→ **Work instruction**: For each record below, write an exact copy.

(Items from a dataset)
++++
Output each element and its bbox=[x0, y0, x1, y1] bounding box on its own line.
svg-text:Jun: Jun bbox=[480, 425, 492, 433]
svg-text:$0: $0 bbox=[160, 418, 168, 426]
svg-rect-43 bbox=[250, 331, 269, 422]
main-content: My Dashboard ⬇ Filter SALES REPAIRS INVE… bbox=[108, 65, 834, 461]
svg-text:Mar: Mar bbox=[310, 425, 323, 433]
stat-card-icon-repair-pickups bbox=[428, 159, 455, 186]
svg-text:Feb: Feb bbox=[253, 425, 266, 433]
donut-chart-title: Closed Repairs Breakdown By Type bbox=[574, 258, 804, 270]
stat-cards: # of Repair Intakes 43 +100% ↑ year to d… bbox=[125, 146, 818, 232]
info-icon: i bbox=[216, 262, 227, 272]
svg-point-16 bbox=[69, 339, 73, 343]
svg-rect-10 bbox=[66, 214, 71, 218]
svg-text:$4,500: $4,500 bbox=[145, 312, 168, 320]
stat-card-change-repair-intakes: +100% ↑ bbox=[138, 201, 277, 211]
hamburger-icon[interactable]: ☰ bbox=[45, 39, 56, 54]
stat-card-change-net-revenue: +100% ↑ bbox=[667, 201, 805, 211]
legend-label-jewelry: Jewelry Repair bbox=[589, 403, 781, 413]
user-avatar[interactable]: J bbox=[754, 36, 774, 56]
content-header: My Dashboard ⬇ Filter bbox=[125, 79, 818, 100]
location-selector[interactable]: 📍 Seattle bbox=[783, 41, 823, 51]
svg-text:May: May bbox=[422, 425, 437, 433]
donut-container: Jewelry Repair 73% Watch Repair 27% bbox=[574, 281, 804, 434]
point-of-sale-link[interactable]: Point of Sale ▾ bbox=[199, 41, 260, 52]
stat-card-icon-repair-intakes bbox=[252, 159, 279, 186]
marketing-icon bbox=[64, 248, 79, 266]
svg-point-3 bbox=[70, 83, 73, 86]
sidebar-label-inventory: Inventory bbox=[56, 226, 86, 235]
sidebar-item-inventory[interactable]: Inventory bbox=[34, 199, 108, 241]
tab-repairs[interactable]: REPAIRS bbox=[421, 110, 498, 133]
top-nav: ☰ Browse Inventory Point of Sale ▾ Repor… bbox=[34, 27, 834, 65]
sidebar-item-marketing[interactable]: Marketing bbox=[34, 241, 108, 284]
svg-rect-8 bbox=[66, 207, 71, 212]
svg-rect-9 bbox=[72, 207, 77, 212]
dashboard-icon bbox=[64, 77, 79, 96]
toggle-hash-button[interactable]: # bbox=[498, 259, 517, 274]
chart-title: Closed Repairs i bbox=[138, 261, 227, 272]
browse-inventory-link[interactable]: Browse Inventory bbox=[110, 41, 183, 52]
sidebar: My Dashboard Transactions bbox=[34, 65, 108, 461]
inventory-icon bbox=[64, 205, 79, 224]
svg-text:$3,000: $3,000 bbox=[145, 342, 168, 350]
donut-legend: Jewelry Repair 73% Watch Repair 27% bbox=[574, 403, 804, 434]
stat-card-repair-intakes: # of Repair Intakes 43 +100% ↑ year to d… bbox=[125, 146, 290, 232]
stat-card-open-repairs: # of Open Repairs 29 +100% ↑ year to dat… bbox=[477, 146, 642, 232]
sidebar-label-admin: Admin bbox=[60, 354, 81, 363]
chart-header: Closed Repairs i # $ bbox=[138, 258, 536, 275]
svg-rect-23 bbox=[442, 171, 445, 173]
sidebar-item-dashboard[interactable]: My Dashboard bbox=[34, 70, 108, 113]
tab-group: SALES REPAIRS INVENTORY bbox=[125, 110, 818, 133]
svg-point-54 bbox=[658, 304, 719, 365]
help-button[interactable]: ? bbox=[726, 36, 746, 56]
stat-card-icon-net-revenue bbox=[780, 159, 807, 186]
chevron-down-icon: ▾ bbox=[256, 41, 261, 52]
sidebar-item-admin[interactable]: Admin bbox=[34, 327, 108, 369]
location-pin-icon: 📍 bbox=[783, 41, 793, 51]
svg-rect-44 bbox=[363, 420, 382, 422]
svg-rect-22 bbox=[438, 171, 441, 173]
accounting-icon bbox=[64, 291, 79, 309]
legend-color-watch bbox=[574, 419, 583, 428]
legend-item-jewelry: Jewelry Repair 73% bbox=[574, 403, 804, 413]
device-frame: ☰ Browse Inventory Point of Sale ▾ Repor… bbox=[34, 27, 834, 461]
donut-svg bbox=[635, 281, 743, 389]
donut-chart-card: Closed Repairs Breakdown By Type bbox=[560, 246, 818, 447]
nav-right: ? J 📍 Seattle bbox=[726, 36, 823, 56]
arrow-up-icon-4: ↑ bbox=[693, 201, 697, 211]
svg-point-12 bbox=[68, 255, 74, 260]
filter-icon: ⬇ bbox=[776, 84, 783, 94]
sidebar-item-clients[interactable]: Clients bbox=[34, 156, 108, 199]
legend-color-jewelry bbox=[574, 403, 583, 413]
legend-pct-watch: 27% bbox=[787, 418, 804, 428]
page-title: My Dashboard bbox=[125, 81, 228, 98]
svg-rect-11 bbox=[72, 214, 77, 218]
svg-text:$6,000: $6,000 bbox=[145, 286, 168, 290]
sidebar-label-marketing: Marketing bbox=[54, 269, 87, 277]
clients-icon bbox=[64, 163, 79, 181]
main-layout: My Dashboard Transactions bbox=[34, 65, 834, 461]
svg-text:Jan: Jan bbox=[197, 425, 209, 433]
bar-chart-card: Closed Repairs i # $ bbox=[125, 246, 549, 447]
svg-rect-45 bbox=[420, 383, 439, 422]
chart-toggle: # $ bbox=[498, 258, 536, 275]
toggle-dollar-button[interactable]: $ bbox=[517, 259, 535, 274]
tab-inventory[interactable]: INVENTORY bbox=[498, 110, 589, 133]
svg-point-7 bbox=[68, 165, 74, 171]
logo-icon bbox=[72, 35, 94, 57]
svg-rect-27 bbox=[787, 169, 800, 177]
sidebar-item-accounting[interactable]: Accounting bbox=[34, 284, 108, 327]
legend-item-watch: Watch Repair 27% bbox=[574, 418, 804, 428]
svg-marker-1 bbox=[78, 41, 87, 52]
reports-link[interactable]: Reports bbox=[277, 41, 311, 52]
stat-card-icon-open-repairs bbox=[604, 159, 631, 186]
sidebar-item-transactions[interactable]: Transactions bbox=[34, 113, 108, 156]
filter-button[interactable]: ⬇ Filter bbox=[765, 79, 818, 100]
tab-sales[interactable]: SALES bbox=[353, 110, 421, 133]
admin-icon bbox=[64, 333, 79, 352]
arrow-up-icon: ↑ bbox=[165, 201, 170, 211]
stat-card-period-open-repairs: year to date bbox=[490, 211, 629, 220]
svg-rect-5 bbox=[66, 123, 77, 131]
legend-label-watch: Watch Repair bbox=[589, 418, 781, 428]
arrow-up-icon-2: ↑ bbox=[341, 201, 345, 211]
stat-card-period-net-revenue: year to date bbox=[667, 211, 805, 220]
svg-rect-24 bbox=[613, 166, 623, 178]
++++
→ **Result of this exercise**:
Output each element and its bbox=[x0, y0, x1, y1] bounding box on its own line.
svg-text:Jun: Jun bbox=[480, 425, 492, 433]
svg-text:$0: $0 bbox=[160, 418, 168, 426]
svg-rect-43 bbox=[250, 331, 269, 422]
main-content: My Dashboard ⬇ Filter SALES REPAIRS INVE… bbox=[108, 65, 834, 461]
svg-text:Mar: Mar bbox=[310, 425, 323, 433]
stat-card-icon-repair-pickups bbox=[428, 159, 455, 186]
svg-text:Feb: Feb bbox=[253, 425, 266, 433]
donut-chart-title: Closed Repairs Breakdown By Type bbox=[574, 258, 804, 270]
stat-cards: # of Repair Intakes 43 +100% ↑ year to d… bbox=[125, 146, 818, 232]
info-icon: i bbox=[216, 262, 227, 272]
svg-point-16 bbox=[69, 339, 73, 343]
svg-rect-10 bbox=[66, 214, 71, 218]
svg-text:$4,500: $4,500 bbox=[145, 312, 168, 320]
stat-card-change-repair-intakes: +100% ↑ bbox=[138, 201, 277, 211]
hamburger-icon[interactable]: ☰ bbox=[45, 39, 56, 54]
stat-card-change-net-revenue: +100% ↑ bbox=[667, 201, 805, 211]
legend-label-jewelry: Jewelry Repair bbox=[589, 403, 781, 413]
user-avatar[interactable]: J bbox=[754, 36, 774, 56]
content-header: My Dashboard ⬇ Filter bbox=[125, 79, 818, 100]
location-selector[interactable]: 📍 Seattle bbox=[783, 41, 823, 51]
svg-text:May: May bbox=[422, 425, 437, 433]
donut-container: Jewelry Repair 73% Watch Repair 27% bbox=[574, 281, 804, 434]
point-of-sale-link[interactable]: Point of Sale ▾ bbox=[199, 41, 260, 52]
stat-card-icon-repair-intakes bbox=[252, 159, 279, 186]
marketing-icon bbox=[64, 248, 79, 266]
svg-point-3 bbox=[70, 83, 73, 86]
sidebar-label-inventory: Inventory bbox=[56, 226, 86, 235]
sidebar-item-inventory[interactable]: Inventory bbox=[34, 199, 108, 241]
tab-repairs[interactable]: REPAIRS bbox=[421, 110, 498, 133]
top-nav: ☰ Browse Inventory Point of Sale ▾ Repor… bbox=[34, 27, 834, 65]
sidebar-item-marketing[interactable]: Marketing bbox=[34, 241, 108, 284]
svg-rect-8 bbox=[66, 207, 71, 212]
svg-rect-9 bbox=[72, 207, 77, 212]
dashboard-icon bbox=[64, 77, 79, 96]
toggle-hash-button[interactable]: # bbox=[498, 259, 517, 274]
chart-title: Closed Repairs i bbox=[138, 261, 227, 272]
browse-inventory-link[interactable]: Browse Inventory bbox=[110, 41, 183, 52]
sidebar: My Dashboard Transactions bbox=[34, 65, 108, 461]
inventory-icon bbox=[64, 205, 79, 224]
svg-text:$3,000: $3,000 bbox=[145, 342, 168, 350]
donut-legend: Jewelry Repair 73% Watch Repair 27% bbox=[574, 403, 804, 434]
stat-card-repair-intakes: # of Repair Intakes 43 +100% ↑ year to d… bbox=[125, 146, 290, 232]
stat-card-open-repairs: # of Open Repairs 29 +100% ↑ year to dat… bbox=[477, 146, 642, 232]
sidebar-label-admin: Admin bbox=[60, 354, 81, 363]
chart-header: Closed Repairs i # $ bbox=[138, 258, 536, 275]
svg-rect-23 bbox=[442, 171, 445, 173]
sidebar-item-dashboard[interactable]: My Dashboard bbox=[34, 70, 108, 113]
tab-group: SALES REPAIRS INVENTORY bbox=[125, 110, 818, 133]
svg-point-54 bbox=[658, 304, 719, 365]
help-button[interactable]: ? bbox=[726, 36, 746, 56]
stat-card-icon-net-revenue bbox=[780, 159, 807, 186]
chevron-down-icon: ▾ bbox=[256, 41, 261, 52]
sidebar-item-admin[interactable]: Admin bbox=[34, 327, 108, 369]
location-pin-icon: 📍 bbox=[783, 41, 793, 51]
svg-rect-44 bbox=[363, 420, 382, 422]
svg-rect-22 bbox=[438, 171, 441, 173]
accounting-icon bbox=[64, 291, 79, 309]
legend-color-watch bbox=[574, 419, 583, 428]
legend-item-jewelry: Jewelry Repair 73% bbox=[574, 403, 804, 413]
device-frame: ☰ Browse Inventory Point of Sale ▾ Repor… bbox=[34, 27, 834, 461]
donut-svg bbox=[635, 281, 743, 389]
donut-chart-card: Closed Repairs Breakdown By Type bbox=[560, 246, 818, 447]
nav-right: ? J 📍 Seattle bbox=[726, 36, 823, 56]
arrow-up-icon-4: ↑ bbox=[693, 201, 697, 211]
svg-point-12 bbox=[68, 255, 74, 260]
filter-icon: ⬇ bbox=[776, 84, 783, 94]
sidebar-item-clients[interactable]: Clients bbox=[34, 156, 108, 199]
legend-color-jewelry bbox=[574, 403, 583, 413]
legend-pct-watch: 27% bbox=[787, 418, 804, 428]
page-title: My Dashboard bbox=[125, 81, 228, 98]
svg-rect-11 bbox=[72, 214, 77, 218]
svg-text:$6,000: $6,000 bbox=[145, 286, 168, 290]
sidebar-label-marketing: Marketing bbox=[54, 269, 87, 277]
clients-icon bbox=[64, 163, 79, 181]
main-layout: My Dashboard Transactions bbox=[34, 65, 834, 461]
svg-text:Jan: Jan bbox=[197, 425, 209, 433]
bar-chart-card: Closed Repairs i # $ bbox=[125, 246, 549, 447]
svg-rect-45 bbox=[420, 383, 439, 422]
chart-toggle: # $ bbox=[498, 258, 536, 275]
toggle-dollar-button[interactable]: $ bbox=[517, 259, 535, 274]
tab-inventory[interactable]: INVENTORY bbox=[498, 110, 589, 133]
svg-point-7 bbox=[68, 165, 74, 171]
logo-icon bbox=[72, 35, 94, 57]
svg-rect-27 bbox=[787, 169, 800, 177]
sidebar-item-accounting[interactable]: Accounting bbox=[34, 284, 108, 327]
legend-item-watch: Watch Repair 27% bbox=[574, 418, 804, 428]
svg-marker-1 bbox=[78, 41, 87, 52]
reports-link[interactable]: Reports bbox=[277, 41, 311, 52]
stat-card-icon-open-repairs bbox=[604, 159, 631, 186]
sidebar-item-transactions[interactable]: Transactions bbox=[34, 113, 108, 156]
filter-button[interactable]: ⬇ Filter bbox=[765, 79, 818, 100]
tab-sales[interactable]: SALES bbox=[353, 110, 421, 133]
admin-icon bbox=[64, 333, 79, 352]
arrow-up-icon: ↑ bbox=[165, 201, 170, 211]
stat-card-period-open-repairs: year to date bbox=[490, 211, 629, 220]
svg-rect-5 bbox=[66, 123, 77, 131]
legend-label-watch: Watch Repair bbox=[589, 418, 781, 428]
arrow-up-icon-2: ↑ bbox=[341, 201, 345, 211]
stat-card-period-net-revenue: year to date bbox=[667, 211, 805, 220]
svg-rect-24 bbox=[613, 166, 623, 178]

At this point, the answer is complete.